Wild Salmon Program
Using scientific research, policy change, and habitat restoration to restore the health of wild Pacific salmon.
Photo by Fernando Lessa.
Raincoast’s Wild Salmon Program is focused on ensuring that wild salmon thrive across their historic landscape at abundance levels that sustain wildlife. Initiated in 2006, the Wild Salmon Program addresses threats facing the survival of wild salmon. These include fisheries management, habitat loss, hatcheries, and siloed decision making. We promote alternatives to the systemic problems that drive short-sighted and commodity-based decisions on the land, in the water, and over resources, by all levels of governments.


Salmon are foundational
Pacific salmon are a foundation species. This is different from the more familiar term keystone species. A keystone species has an influence on its environment that is disproportionate to its abundance. Like the keystone in a masonry arch, its removal can have a strong effect on the surrounding community.

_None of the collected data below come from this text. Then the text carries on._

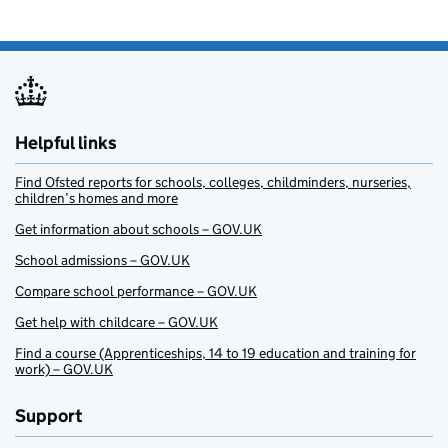
Helpful links
Find Ofsted reports for schools, colleges, childminders, nurseries,
children’s homes and more
Get information about schools – GOV.UK
School admissions – GOV.UK
Compare school performance – GOV.UK
Get help with childcare – GOV.UK
Find a course (Apprenticeships, 14 to 19 education and training for
work) – GOV.UK
Support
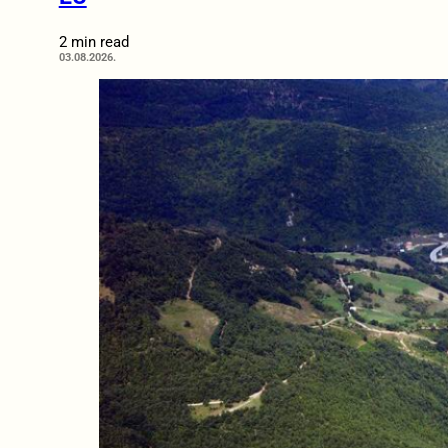
2 min read
03.08.2026.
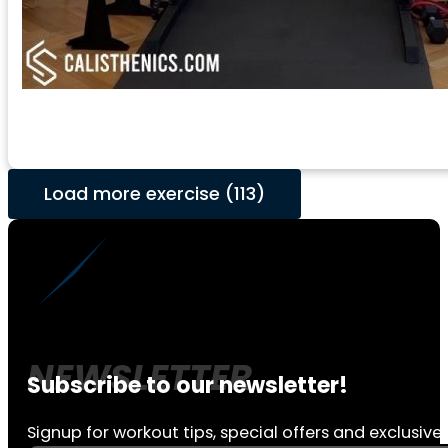
Load more exercise (113)
Subscribe to our newsletter!
Signup for workout tips, special offers and exclusive 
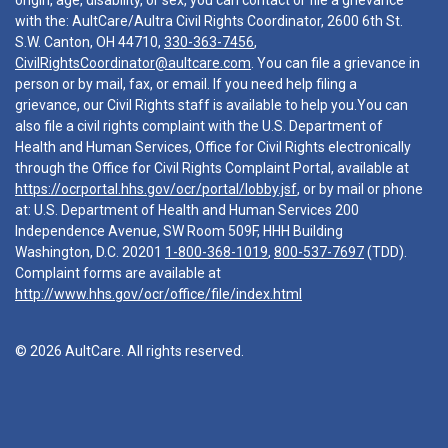
origin, age, disability, or sex, you can contact or file a grievance
with the: AultCare/Aultra Civil Rights Coordinator, 2600 6th St.
S.W. Canton, OH 44710,
330-363-7456
,
CivilRightsCoordinator@aultcare.com
. You can file a grievance in
person or by mail, fax, or email. If you need help filing a
grievance, our Civil Rights staff is available to help you.You can
also file a civil rights complaint with the U.S. Department of
Health and Human Services, Office for Civil Rights electronically
through the Office for Civil Rights Complaint Portal, available at
https://ocrportal.hhs.gov/ocr/portal/lobby.jsf
, or by mail or phone
at: U.S. Department of Health and Human Services 200
Independence Avenue, SW Room 509F, HHH Building
Washington, D.C. 20201
1-800-368-1019
,
800-537-7697
(TDD).
Complaint forms are available at
http://www.hhs.gov/ocr/office/file/index.html
© 2026 AultCare. All rights reserved.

A foundation species is important because of the role it plays due to its sheer biomass in the ecosystem, and the strong influence this has on structuring a community. Foundation species support ecosystems from the bottom up. In the Northeast Pacific Ocean, salmon, herring, and giant kelp are examples of foundation species.
Current status of wild salmon in BC
British Columbia is in an unprecedented wild salmon crisis. Intensified by a warming North Pacific Ocean, more extreme aquatic conditions, decades of habitat loss, over-harvesting, as well as fish farm and hatchery impacts, many wild salmon populations in BC have declined dramatically.
Despite harvest reductions over the last two decades, the situation is not improving. Harvest reductions have not kept pace with habitat loss and climate change. With few exceptions, salmon species throughout British Columbia are experiencing low to record low returns.
Although wild salmon face unparalleled threats, there are more people committed to and concerned about their recovery than ever before. Roughly 85% of BC residents are worried about the future of salmon. By working together, we can restore healthy, abundant populations of wild spawning salmon in British Columbia’s wild rivers.


The Lower Fraser River
The Lower Fraser is the section of the Fraser River that flows westward from Hope, BC, through Metro Vancouver and into the Fraser Estuary. From terrestrial predators in upriver valleys to iconic Southern Resident killer whales in the estuary, the Lower Fraser River connects land to sea through globally-important salmon runs and freshwater habitat.
Despite being just 5% of the Fraser Basin’s size, the Lower Fraser supports half of the Fraser’s Chinook and chum, 65% of its coho, 80% of its pink. However, much of the Lower Fraser’s historical habitat has been lost, with remaining habitat under significant threat.
We take a multifaceted approach weaving together policy, scientific research, and habitat restoration to advance our goal of seeing healthy populations of wild salmon return to the Lower Fraser River.